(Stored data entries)

[Start of section]

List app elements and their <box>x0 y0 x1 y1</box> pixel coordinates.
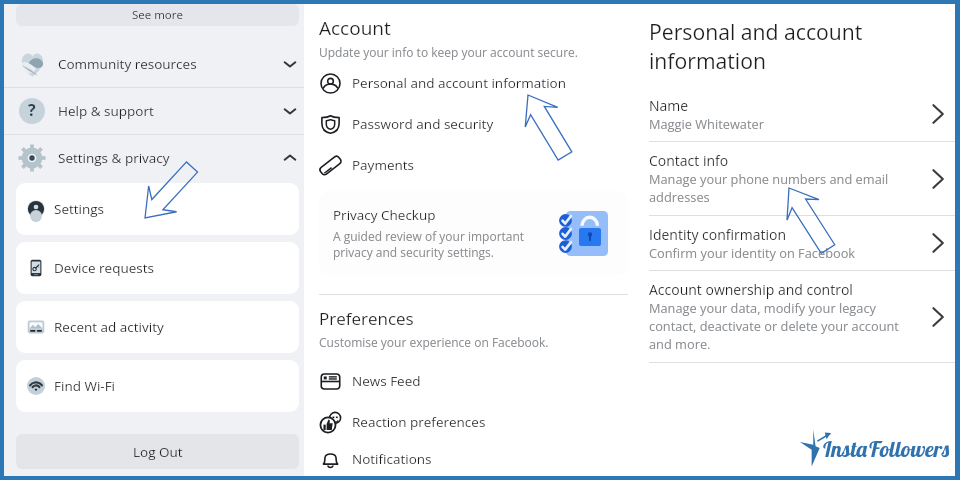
button[interactable]: Privacy Checkup <box>319 191 628 275</box>
staticText: Settings & privacy <box>58 149 170 167</box>
staticText: Privacy Checkup <box>333 206 436 224</box>
button[interactable]: Name <box>649 87 955 141</box>
staticText: Payments <box>352 156 414 174</box>
button[interactable]: Log Out <box>16 434 299 469</box>
staticText: Community resources <box>58 55 197 73</box>
staticText: Settings <box>54 200 105 218</box>
staticText: A guided review of your important privac… <box>333 228 525 260</box>
staticText: Notifications <box>352 450 432 468</box>
button[interactable]: Contact info <box>649 142 955 215</box>
staticText: Maggie Whitewater <box>649 115 764 132</box>
button[interactable]: Notifications <box>319 442 640 476</box>
staticText: Account ownership and control <box>649 280 853 299</box>
staticText: Preferences <box>319 307 414 330</box>
button[interactable]: Payments <box>319 144 640 185</box>
staticText: Personal and account information <box>649 17 863 75</box>
staticText: Contact info <box>649 151 729 170</box>
button[interactable]: Settings & privacy <box>4 135 304 181</box>
staticText: Recent ad activity <box>54 318 164 336</box>
button[interactable]: Reaction preferences <box>319 401 640 442</box>
staticText: Manage your phone numbers and email addr… <box>649 170 889 206</box>
button[interactable]: Settings <box>16 183 299 235</box>
button[interactable]: Community resources <box>4 41 304 87</box>
staticText: Reaction preferences <box>352 413 486 431</box>
staticText: Manage your data, modify your legacy con… <box>649 299 899 353</box>
staticText: InstaFollowers <box>822 435 951 463</box>
button[interactable]: Password and security <box>319 103 640 144</box>
staticText: Update your info to keep your account se… <box>319 44 578 60</box>
staticText: Customise your experience on Facebook. <box>319 334 549 350</box>
staticText: Account <box>319 15 391 41</box>
staticText: Confirm your identity on Facebook <box>649 244 856 261</box>
staticText: Help & support <box>58 102 154 120</box>
button[interactable]: See more <box>16 4 299 26</box>
staticText: Find Wi-Fi <box>54 377 116 395</box>
button[interactable]: Identity confirmation <box>649 216 955 270</box>
staticText: Password and security <box>352 115 494 133</box>
staticText: Log Out <box>133 443 183 461</box>
button[interactable]: Account ownership and control <box>649 271 955 362</box>
button[interactable]: Personal and account information <box>319 62 640 103</box>
staticText: Personal and account information <box>352 74 566 92</box>
button[interactable]: Recent ad activity <box>16 301 299 353</box>
staticText: News Feed <box>352 372 421 390</box>
staticText: See more <box>132 7 183 23</box>
staticText: Name <box>649 96 689 115</box>
button[interactable]: Device requests <box>16 242 299 294</box>
button[interactable]: News Feed <box>319 360 640 401</box>
button[interactable]: Find Wi-Fi <box>16 360 299 412</box>
staticText: Device requests <box>54 259 154 277</box>
button[interactable]: ? <box>4 88 304 134</box>
staticText: ? <box>28 99 36 121</box>
staticText: Identity confirmation <box>649 225 787 244</box>
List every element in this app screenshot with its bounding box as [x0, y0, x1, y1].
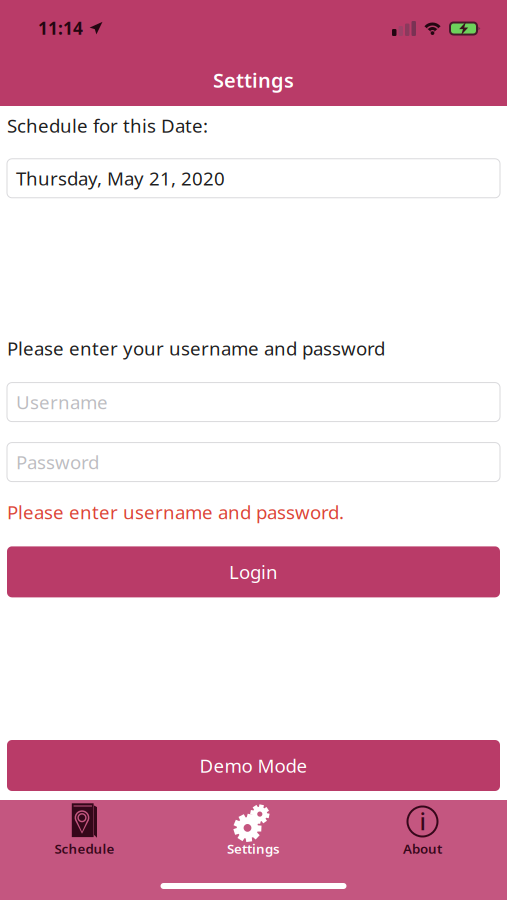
staticText: Demo Mode	[200, 753, 308, 778]
staticText: Password	[16, 450, 99, 474]
button[interactable]: Login	[7, 546, 500, 597]
button[interactable]: i	[338, 802, 507, 854]
staticText: Settings	[213, 67, 294, 93]
button[interactable]: Settings	[169, 802, 338, 854]
staticText: Schedule	[54, 840, 114, 857]
staticText: Settings	[227, 840, 280, 857]
staticText: Please enter username and password.	[7, 500, 344, 524]
button[interactable]: Schedule	[0, 802, 169, 854]
staticText: Thursday, May 21, 2020	[16, 166, 225, 191]
staticText: About	[403, 840, 442, 857]
staticText: Login	[229, 560, 278, 584]
staticText: Please enter your username and password	[7, 336, 385, 361]
staticText: Username	[16, 390, 108, 414]
button[interactable]: Demo Mode	[7, 740, 500, 791]
staticText: Schedule for this Date:	[7, 113, 208, 138]
staticText: i	[420, 805, 426, 837]
staticText: 11:14	[38, 16, 83, 40]
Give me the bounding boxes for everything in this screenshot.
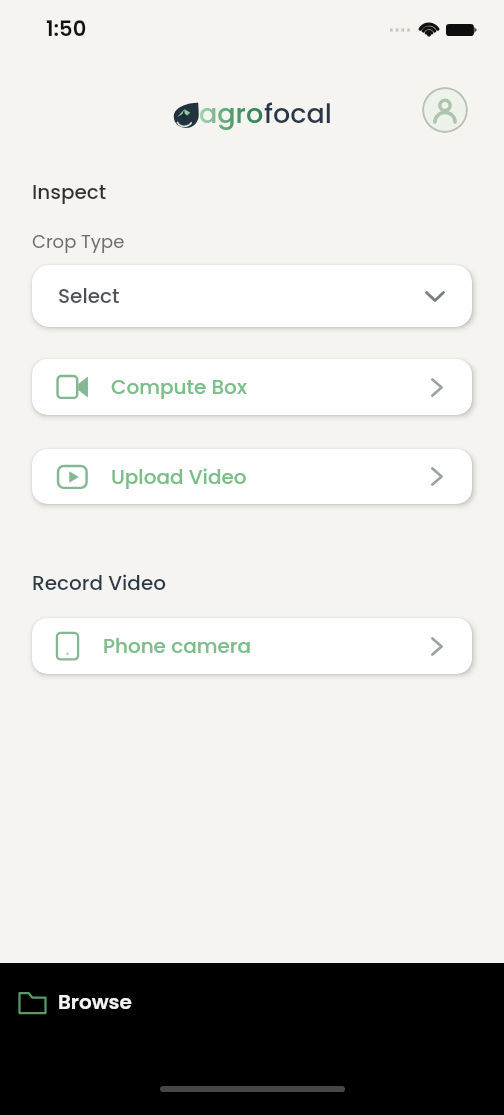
staticText: Browse: [58, 988, 132, 1016]
button[interactable]: Select: [32, 265, 472, 327]
staticText: Inspect: [32, 178, 107, 206]
staticText: Upload Video: [111, 463, 247, 491]
staticText: Select: [58, 282, 120, 310]
button[interactable]: Upload Video: [32, 449, 472, 504]
staticText: focal: [264, 95, 332, 133]
staticText: Crop Type: [32, 229, 125, 254]
staticText: 1:50: [46, 14, 87, 43]
button[interactable]: Compute Box: [32, 359, 472, 415]
button[interactable]: Profile: [422, 87, 468, 133]
button[interactable]: Phone camera: [32, 618, 472, 674]
staticText: Compute Box: [111, 373, 247, 401]
staticText: Phone camera: [103, 632, 252, 660]
staticText: agro: [199, 95, 264, 133]
button[interactable]: Browse: [11, 983, 138, 1024]
staticText: Record Video: [32, 569, 166, 597]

[End of section]

Would you retype the lines from the line containing "Give me the" to the final line of the entries above, exactly as given and without pictures?

Give me the bounding boxes for everything in this screenshot.
staticText: Browse: [58, 988, 132, 1016]
button[interactable]: Select: [32, 265, 472, 327]
staticText: Inspect: [32, 178, 107, 206]
staticText: Upload Video: [111, 463, 247, 491]
staticText: Select: [58, 282, 120, 310]
button[interactable]: Upload Video: [32, 449, 472, 504]
staticText: focal: [264, 95, 332, 133]
staticText: Crop Type: [32, 229, 125, 254]
staticText: 1:50: [46, 14, 87, 43]
button[interactable]: Compute Box: [32, 359, 472, 415]
button[interactable]: Profile: [422, 87, 468, 133]
button[interactable]: Phone camera: [32, 618, 472, 674]
staticText: Compute Box: [111, 373, 247, 401]
staticText: Phone camera: [103, 632, 252, 660]
staticText: agro: [199, 95, 264, 133]
button[interactable]: Browse: [11, 983, 138, 1024]
staticText: Record Video: [32, 569, 166, 597]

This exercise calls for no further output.